RECORDS PROVIDED section start

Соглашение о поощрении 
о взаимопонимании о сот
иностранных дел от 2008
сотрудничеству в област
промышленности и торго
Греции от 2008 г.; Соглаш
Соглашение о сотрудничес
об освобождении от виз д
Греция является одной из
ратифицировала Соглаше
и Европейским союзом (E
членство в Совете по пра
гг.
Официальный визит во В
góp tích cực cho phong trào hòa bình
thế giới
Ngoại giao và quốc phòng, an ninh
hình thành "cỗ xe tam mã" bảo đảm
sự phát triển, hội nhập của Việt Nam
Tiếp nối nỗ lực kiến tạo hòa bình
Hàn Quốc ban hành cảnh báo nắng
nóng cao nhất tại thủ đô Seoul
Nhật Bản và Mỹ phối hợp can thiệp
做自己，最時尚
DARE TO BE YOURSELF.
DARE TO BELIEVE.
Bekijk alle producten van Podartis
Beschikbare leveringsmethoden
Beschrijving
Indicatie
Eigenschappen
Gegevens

RECORDS PROVIDED section end
RECORDS PROVIDED section start

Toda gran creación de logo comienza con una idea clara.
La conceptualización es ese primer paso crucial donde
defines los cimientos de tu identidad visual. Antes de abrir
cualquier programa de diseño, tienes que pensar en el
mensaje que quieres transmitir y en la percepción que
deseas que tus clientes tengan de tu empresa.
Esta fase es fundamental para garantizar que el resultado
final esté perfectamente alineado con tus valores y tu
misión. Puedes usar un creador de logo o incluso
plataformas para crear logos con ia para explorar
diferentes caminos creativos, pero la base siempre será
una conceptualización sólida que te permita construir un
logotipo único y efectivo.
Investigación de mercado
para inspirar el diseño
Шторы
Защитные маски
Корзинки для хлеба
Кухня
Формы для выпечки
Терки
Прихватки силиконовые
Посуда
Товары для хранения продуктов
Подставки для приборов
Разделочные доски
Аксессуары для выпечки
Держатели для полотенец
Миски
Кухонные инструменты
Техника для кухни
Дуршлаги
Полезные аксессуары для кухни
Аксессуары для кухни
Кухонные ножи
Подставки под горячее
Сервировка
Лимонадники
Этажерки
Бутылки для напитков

RECORDS PROVIDED section end

THE PROBLEM: I need every line of the material that includes "para", so please copy them out.

SOLUTION BELOW:
Esta fase es fundamental para garantizar que el resultado
plataformas para crear logos con ia para explorar
para inspirar el diseño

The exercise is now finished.